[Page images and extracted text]
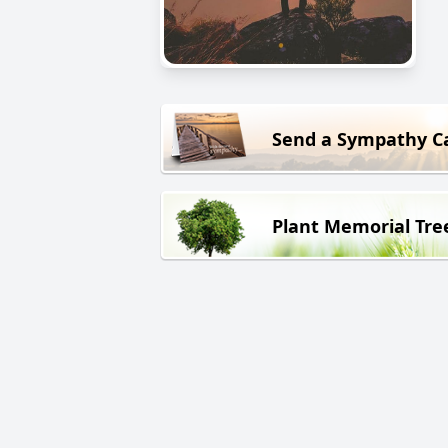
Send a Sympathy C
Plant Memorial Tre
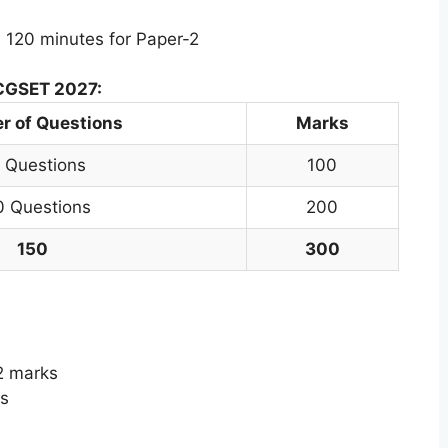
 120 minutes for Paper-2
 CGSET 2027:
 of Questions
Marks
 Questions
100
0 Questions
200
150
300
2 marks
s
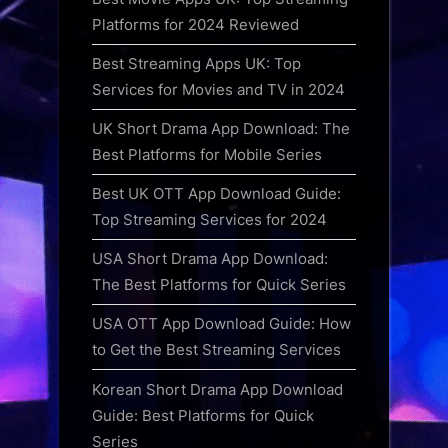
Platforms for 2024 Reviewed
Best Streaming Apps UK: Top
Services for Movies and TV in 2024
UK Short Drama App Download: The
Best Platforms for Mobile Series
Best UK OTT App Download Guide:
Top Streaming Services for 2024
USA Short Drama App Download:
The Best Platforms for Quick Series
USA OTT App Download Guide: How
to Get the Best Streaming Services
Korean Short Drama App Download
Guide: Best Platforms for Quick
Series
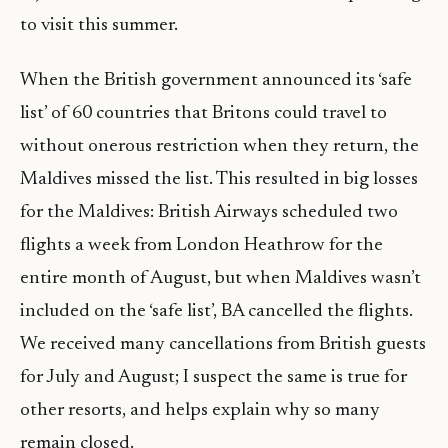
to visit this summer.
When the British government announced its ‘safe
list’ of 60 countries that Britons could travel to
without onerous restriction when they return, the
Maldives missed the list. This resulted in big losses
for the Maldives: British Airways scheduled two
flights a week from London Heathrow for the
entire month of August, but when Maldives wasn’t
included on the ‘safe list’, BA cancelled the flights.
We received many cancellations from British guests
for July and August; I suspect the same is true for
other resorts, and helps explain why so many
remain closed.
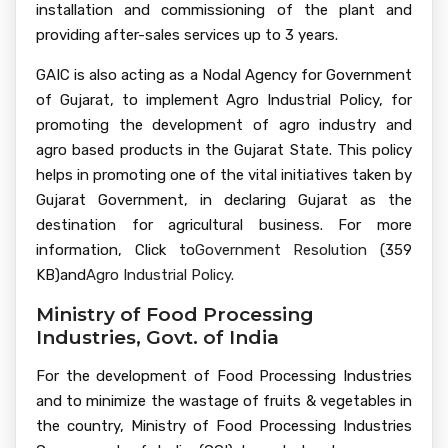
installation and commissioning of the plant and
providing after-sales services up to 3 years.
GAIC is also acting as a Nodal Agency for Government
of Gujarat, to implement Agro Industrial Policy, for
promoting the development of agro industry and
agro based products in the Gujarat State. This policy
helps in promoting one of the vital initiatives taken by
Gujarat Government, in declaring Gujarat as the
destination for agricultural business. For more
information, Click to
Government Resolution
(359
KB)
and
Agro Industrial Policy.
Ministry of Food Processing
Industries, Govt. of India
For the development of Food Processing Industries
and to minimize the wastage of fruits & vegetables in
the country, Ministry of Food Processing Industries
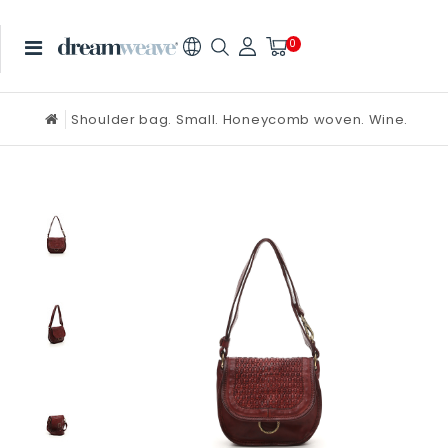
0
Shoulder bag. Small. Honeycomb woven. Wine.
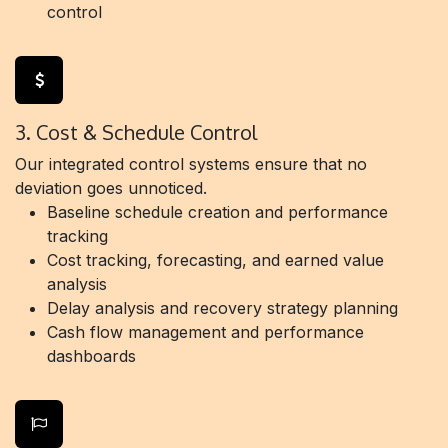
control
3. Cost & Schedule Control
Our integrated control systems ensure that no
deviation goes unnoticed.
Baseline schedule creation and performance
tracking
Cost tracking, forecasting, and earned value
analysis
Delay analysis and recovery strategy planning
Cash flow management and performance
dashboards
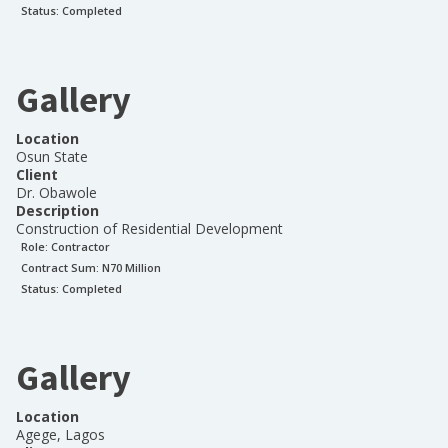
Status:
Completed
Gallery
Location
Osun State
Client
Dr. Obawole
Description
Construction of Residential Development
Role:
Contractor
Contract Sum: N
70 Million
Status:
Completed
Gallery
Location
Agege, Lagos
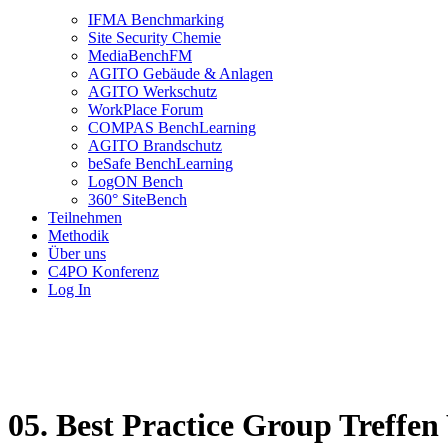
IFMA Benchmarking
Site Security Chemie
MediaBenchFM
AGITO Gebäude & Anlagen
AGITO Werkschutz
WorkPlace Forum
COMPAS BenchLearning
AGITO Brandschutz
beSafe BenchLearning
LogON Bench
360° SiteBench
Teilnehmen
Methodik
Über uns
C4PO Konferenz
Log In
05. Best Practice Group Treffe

» Task brief:
Where does "Food" appear in the records above? Copy every line that has it.

» Result below:
Ministry of Food Processing
For the development of Food Processing Industries
the country, Ministry of Food Processing Industries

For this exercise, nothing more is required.